Writers of fiction are always advised not to switch from one viewpoint character to another within a given scene. This mistake is called head-hopping.

The reason it’s frowned on is because it yanks the reader out of the story, at least momentarily. Our own experience of the world is that we spend our whole lives within a single head. When we read a story in third-person limited viewpoint, we’re projecting into somebody else’s head. Finding ourselves dropped without warning into a different head is not just unnatural; it calls attention to the fact that the writer is manipulating our perception of the fictional world.

There are several other ways for the writer to betray his or her presence as “the man behind the curtain,” in Frank Baum’s memorable phrase. Some of them are more obvious than head-hopping, but head-hopping is perhaps uniquely disturbing to the reader’s sense of immersion.

Needless to say, we’re talking about third-person narrative here. I don’t think you could possibly head-hop in a first-person narrative, unless you were writing some sort of science fiction or fantasy scenario in which changes in consciousness were part of the plot.

And yes, that has been done. Consider this brief passage from the first page of Kate Griffin’s A Madness of Angels: “I lay on the floor naked as a shedding snake, and we contemplated our situation.” Because I made the mistake of reading this book first (it’s the middle of a trilogy), the constant shifts back and forth from “I” to “we” were driving me crazy. I was several chapters into the story before I figured out that “I” was Matthew himself, while “we” was an entirely separate entity, a bunch of them really, that were living in his head.

Somebody on Facebook suggested I try Mortal Engines, by Philip Reeve. It’s a four-novel series, but after reading 5/6 of the first book I’m not sure I’ll bother even to finish it, much less go on through the series. Reeve is clearly writing for younger readers. They may like Mortal Engines a lot: It’s action-packed, that’s for sure. But the steampunk technology is preposterous, the geography and history are inexplicable, and the social structure of the world is not much better. Really, it reads very much like a comic book turned into prose.

On page 216 of Mortal Engines we’re in the midst of a tense scene between Tom and Hester, and we encounter a paragraph that begins like this: “He turned to Hester in the hope that she would take his side, but she was lost in her own thoughts, her fingers tracing and retracing the scars under her red veil. She felt guilty and stupid….”

The first part of the scene has clearly been in Tom’s viewpoint, and indeed in the first part of the first sentence above we’re still in his viewpoint: We’re being told about his hopes. But then in the second sentence we have head-hopped, suddenly and with only a half of a sentence by way of transition, into Hester’s viewpoint. Her viewpoint continues for the rest of the paragraph, and then we follow Tom as he leaves the scene.

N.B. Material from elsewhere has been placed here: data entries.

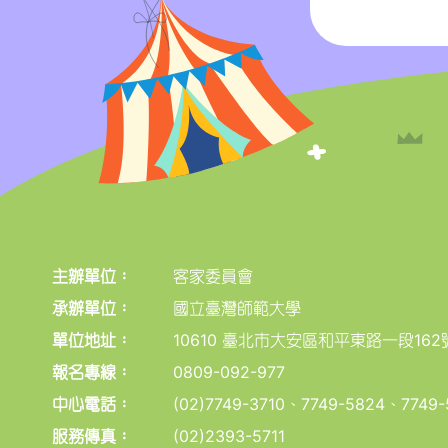
主辦單位：
客家委員會
承辦單位：
國立臺灣師範大學
單位地址：
10610 臺北市大安區和平東路一段162
報名專線：
0809-092-977
中心電話：
(02)7749-3710、7749-5824、7749-
服務傳真：
(02)2393-5711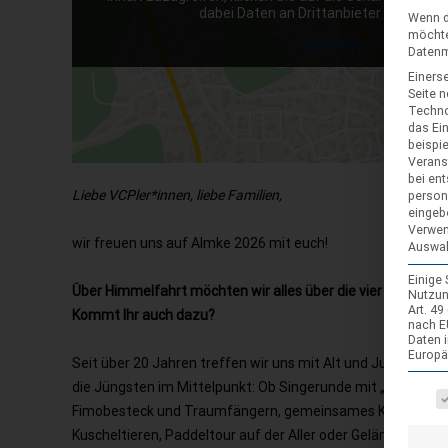
dabei Daten an Drittanbieter weiterge
Wenn d
möchte
Mehr Informationen
Datenmü
Einerse
Seite 
Techno
das Ei
beispi
Verans
bei ent
Liebe VCPler*innen, liebe Familien,
person
eingeb
Verwen
wir freuen uns auf Almke 2026 mit euch!
Auswah
Einige
Über Himmelfahrt möchten wir alles über die vier Elemente 
Nutzun
Art. 4
Kommt Ihr auch dazu?
nach E
Daten 
Europä
Seit über 20 Jahren treffen wir uns mit Alt und Jung auf d
die Jüngsten im Mittelpunkt: Ob Singerunde mit „Die Affen
Es fol
Fimobesteck und Traumfängern, gemeinsames Kartoffelsch
Kuscheltieren, Paddeltour auf der Aller oder Geländespiel a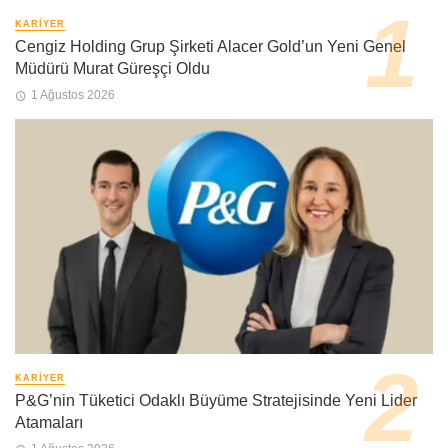
KARIYER
Cengiz Holding Grup Şirketi Alacer Gold’un Yeni Genel
Müdürü Murat Güreşçi Oldu
1 Ağustos 2026
KARIYER
P&G’nin Tüketici Odaklı Büyüme Stratejisinde Yeni Lider
Atamaları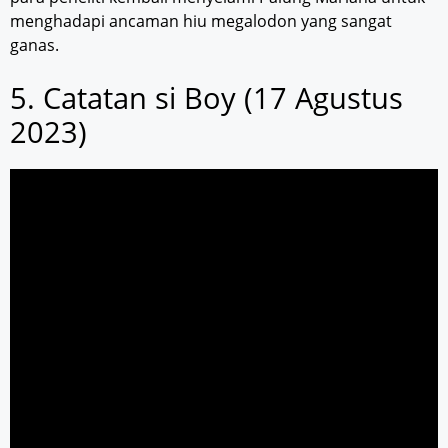
menghadapi ancaman hiu megalodon yang sangat
ganas.
5. Catatan si Boy (17 Agustus
2023)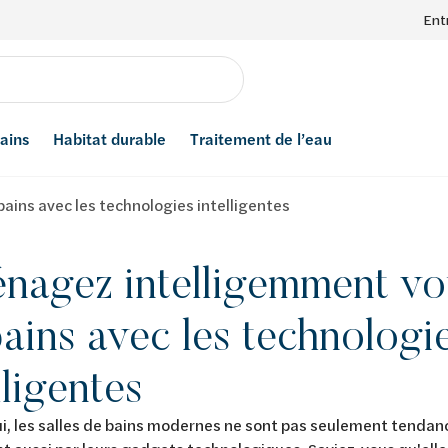
Ent
bains
Habitat durable
Traitement de l’eau
ains avec les technologies intelligentes
agez intelligemment vot
ains avec les technologi
lligentes
i, les salles de bains modernes ne sont pas seulement tendanc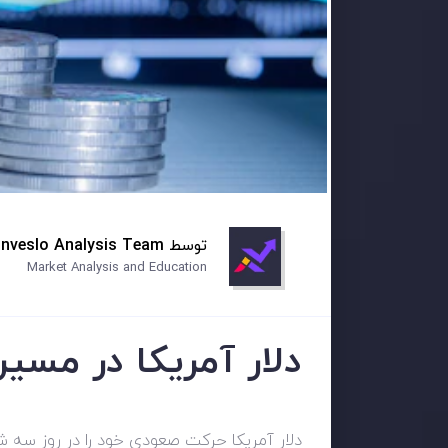
توسط
Inveslo Analysis Team
Market Analysis and Education
دلار آمریکا در مسی
دلار آمریکا حرکت صعودی خود را در روز سه شنب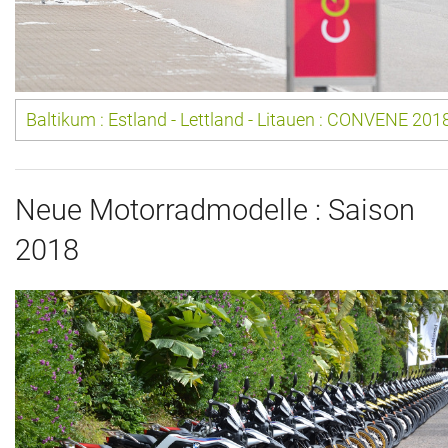
Baltikum : Estland - Lettland - Litauen : CONVENE 201
Neue Motorradmodelle : Saison
2018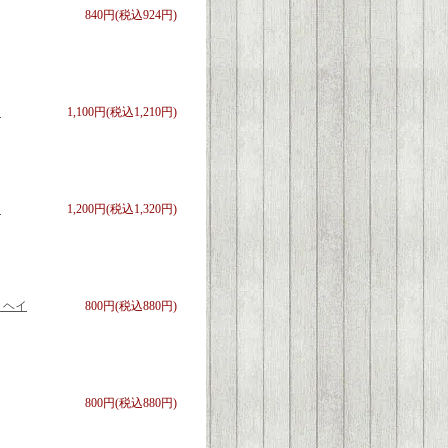
840円(税込924円)
ョ
1,100円(税込1,210円)
ョ
1,200円(税込1,320円)
 ヘイ
800円(税込880円)
800円(税込880円)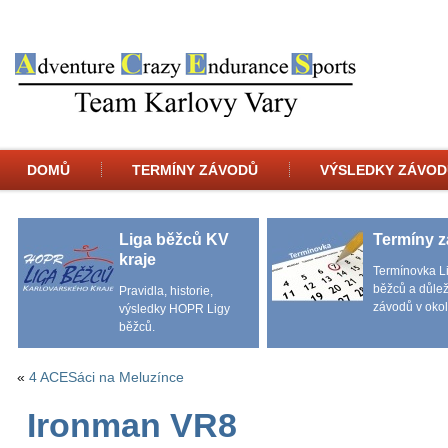
DOMŮ
TERMÍNY ZÁVODŮ
VÝSLEDKY ZÁVOD
Liga běžců KV
Termíny 
kraje
Termínovka L
běžců a důlež
Pravidla, historie,
závodů v okol
výsledky HOPR Ligy
běžců.
«
4 ACESáci na Meluzínce
Ironman VR8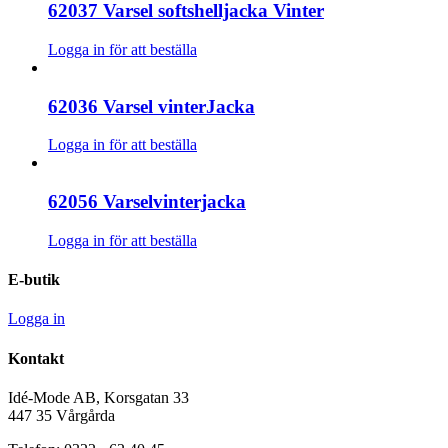
62037 Varsel softshelljacka Vinter
Logga in för att beställa
62036 Varsel vinterJacka
Logga in för att beställa
62056 Varselvinterjacka
Logga in för att beställa
E-butik
Logga in
Kontakt
Idé-Mode AB, Korsgatan 33
447 35 Vårgårda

I have head-hopped within a scene in my own work more than once. I do it carefully, and seldom, and only when it’s necessary for the structure of the story. The desire to tell the reader what a second character is feeling, as Reeve does in this passage, is, I would say, not a strong enough reason — and doing it within a paragraph is close to being an absolute mistake. A literary author, perhaps a James Joyce, could conceivably get away with head-hopping within a paragraph, provided there’s a sound literary reason for the switch, but in plotted genre fiction, I would go so far as to say it cannot possibly be justified. At the very least, start a new paragraph!

In one scene in The Leafstone Shield, I head-hopped between the first half of a long scene and the second half. Alixia has run away from her father, whose plans for her are really nasty, and he has sent a couple of goons to find her and bring her back. At the start of the scene we’re in the viewpoint of one of the goons. They spot Alixia, they snag her, and they march her homeward through the streets of the city. During the march, which occupies several paragraphs, there is no interior viewpoint at all — the prose is strictly a movie camera, showing us an exterior view. We then arrive at her father’s mansion, where they drag her into her father’s study and then leave, at which point the rest of the scene is in her viewpoint as she confronts her father.

This is one continuous action sequence, so there’s no convenient place to break it off and switch to Alixia’s point of view. That’s the first point. Second, the viewpoint switch is necessitated by the action itself, not by a mere desire to show that Alixia is scared and furious. Third, the transition is handled using several paragraphs of external viewpoint, so that it’s smoothed over, and not (I hope) jarring.

If you’re writing a scene with head-hopping, are you handling it that carefully?